Exercise:
Images are to be omitted, and the rest of the records reproduced exactly.

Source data
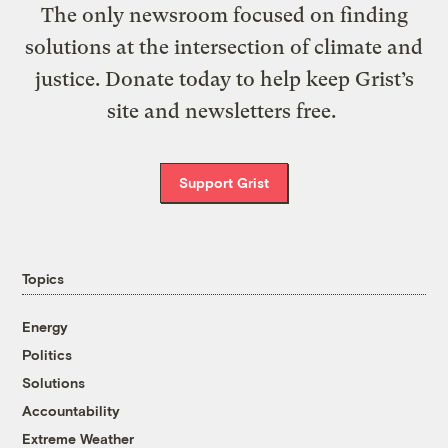
The only newsroom focused on finding
solutions at the intersection of climate and
justice. Donate today to help keep Grist’s
site and newsletters free.
Support Grist
Topics
Energy
Politics
Solutions
Accountability
Extreme Weather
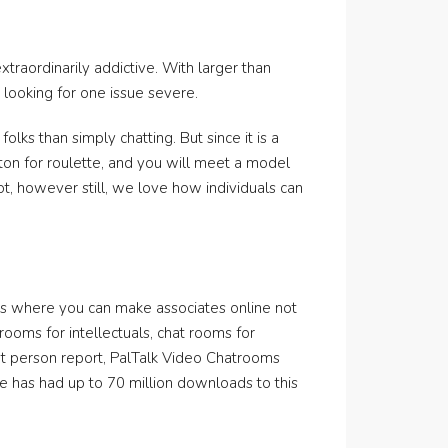
raordinarily addictive. With larger than
looking for one issue severe.
olks than simply chatting. But since it is a
tton for roulette, and you will meet a model
ot, however still, we love how individuals can
ings where you can make associates online not
rooms for intellectuals, chat rooms for
ent person report, PalTalk Video Chatrooms
e has had up to 70 million downloads to this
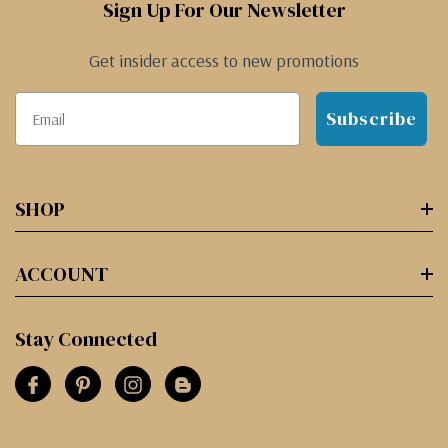
Sign Up For Our Newsletter
Get insider access to new promotions
Subscribe
SHOP
ACCOUNT
Stay Connected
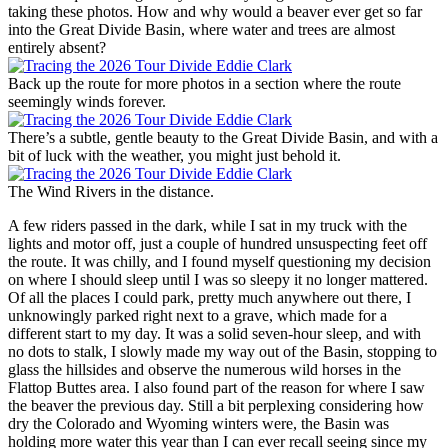
taking these photos. How and why would a beaver ever get so far
into the Great Divide Basin, where water and trees are almost
entirely absent?
Back up the route for more photos in a section where the route
seemingly winds forever.
There’s a subtle, gentle beauty to the Great Divide Basin, and with a
bit of luck with the weather, you might just behold it.
The Wind Rivers in the distance.
A few riders passed in the dark, while I sat in my truck with the
lights and motor off, just a couple of hundred unsuspecting feet off
the route. It was chilly, and I found myself questioning my decision
on where I should sleep until I was so sleepy it no longer mattered.
Of all the places I could park, pretty much anywhere out there, I
unknowingly parked right next to a grave, which made for a
different start to my day. It was a solid seven-hour sleep, and with
no dots to stalk, I slowly made my way out of the Basin, stopping to
glass the hillsides and observe the numerous wild horses in the
Flattop Buttes area. I also found part of the reason for where I saw
the beaver the previous day. Still a bit perplexing considering how
dry the Colorado and Wyoming winters were, the Basin was
holding more water this year than I can ever recall seeing since my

Written response:
The only newsroom focused on finding
solutions at the intersection of climate and
justice. Donate today to help keep Grist’s
site and newsletters free.
Support Grist
Topics
Energy
Politics
Solutions
Accountability
Extreme Weather
raordinarily addictive. With larger than
looking for one issue severe.
olks than simply chatting. But since it is a
tton for roulette, and you will meet a model
ot, however still, we love how individuals can
ings where you can make associates online not
rooms for intellectuals, chat rooms for
ent person report, PalTalk Video Chatrooms
e has had up to 70 million downloads to this
Sign Up For Our Newsletter
Get insider access to new promotions
Subscribe
SHOP
ACCOUNT
Stay Connected
taking these photos. How and why would a beaver ever get so far
into the Great Divide Basin, where water and trees are almost
entirely absent?
Back up the route for more photos in a section where the route
seemingly winds forever.
There’s a subtle, gentle beauty to the Great Divide Basin, and with a
bit of luck with the weather, you might just behold it.
The Wind Rivers in the distance.
A few riders passed in the dark, while I sat in my truck with the
lights and motor off, just a couple of hundred unsuspecting feet off
the route. It was chilly, and I found myself questioning my decision
on where I should sleep until I was so sleepy it no longer mattered.
Of all the places I could park, pretty much anywhere out there, I
unknowingly parked right next to a grave, which made for a
different start to my day. It was a solid seven-hour sleep, and with
no dots to stalk, I slowly made my way out of the Basin, stopping to
glass the hillsides and observe the numerous wild horses in the
Flattop Buttes area. I also found part of the reason for where I saw
the beaver the previous day. Still a bit perplexing considering how
dry the Colorado and Wyoming winters were, the Basin was
holding more water this year than I can ever recall seeing since my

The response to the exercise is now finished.